🤖 AI Summary
Accurate spatiotemporal dynamics prediction in complex geometric domains under few-shot settings remains challenging due to poor interpretability, physical inconsistency, heavy reliance on large-scale labeled data, and weak generalization of existing deep learning methods.
Method: We propose a conservation-law-guided graph neural network (GNN) framework featuring a novel symmetric architecture that explicitly embeds conservation-law priors. It jointly integrates multi-scale graph-structured encoding with implicit latent temporal stepping and enforces physical consistency via symmetry regularization.

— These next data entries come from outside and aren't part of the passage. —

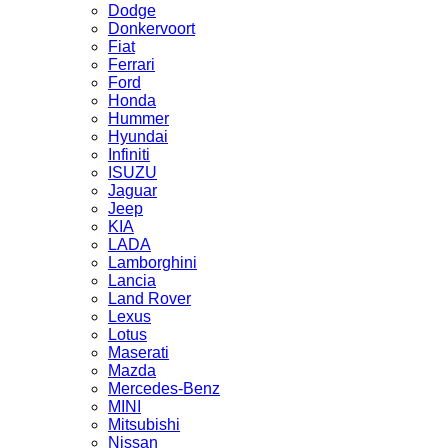
Dodge
Donkervoort
Fiat
Ferrari
Ford
Honda
Hummer
Hyundai
Infiniti
ISUZU
Jaguar
Jeep
KIA
LADA
Lamborghini
Lancia
Land Rover
Lexus
Lotus
Maserati
Mazda
Mercedes-Benz
MINI
Mitsubishi
Nissan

Contribution/Results: Unlike conventional GNNs, our framework eliminates dependence on extensive labeled data and implicit physics-informed inductive biases, enabling end-to-end interpretable modeling. Extensive experiments on synthetic and real-world datasets demonstrate significant improvements over state-of-the-art baselines in prediction accuracy, cross-domain generalization, and robustness to complex boundaries—achieving both high fidelity and verifiable physical consistency.
📝 Abstract
Data-centric methods have shown great potential in understanding and predicting spatiotemporal dynamics, enabling better design and control of the object system. However, pure deep learning models often lack interpretability, fail to obey intrinsic physics, and struggle to cope with the various domains. While geometry-based methods, e.g., graph neural networks (GNNs), have been proposed to further tackle these challenges, they still need to find the implicit physical laws from large datasets and rely excessively on rich labeled data. In this paper, we herein introduce the conservation-informed GNN (CiGNN), an end-to-end explainable learning framework, to learn spatiotemporal dynamics based on limited training data. The network is designed to conform to the general conservation law via symmetry, where conservative and non-conservative information passes over a multiscale space enhanced by a latent temporal marching strategy. The efficacy of our model has been verified in various spatiotemporal systems based on synthetic and real-world datasets, showing superiority over baseline models. Results demonstrate that CiGNN exhibits remarkable accuracy and generalization ability, and is readily applicable to learning for prediction of various spatiotemporal dynamics in a spatial domain with complex geometry.